[Opening Available data section]

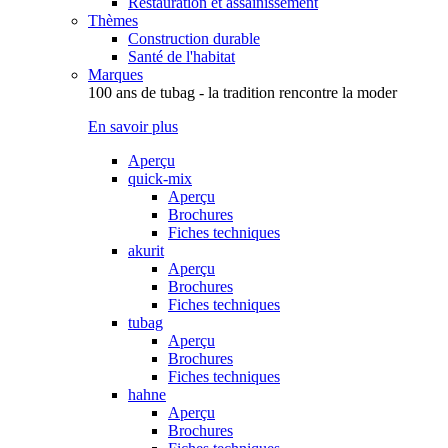
Restauration et assainissement
Thèmes
Construction durable
Santé de l'habitat
Marques
100 ans de tubag - la tradition rencontre la moder
En savoir plus
Aperçu
quick-mix
Aperçu
Brochures
Fiches techniques
akurit
Aperçu
Brochures
Fiches techniques
tubag
Aperçu
Brochures
Fiches techniques
hahne
Aperçu
Brochures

[Closing Available data section]

[Exercise objective]
Copy every single line of the material above that holds "tubag".

[Your response]
100 ans de tubag - la tradition rencontre la moder
tubag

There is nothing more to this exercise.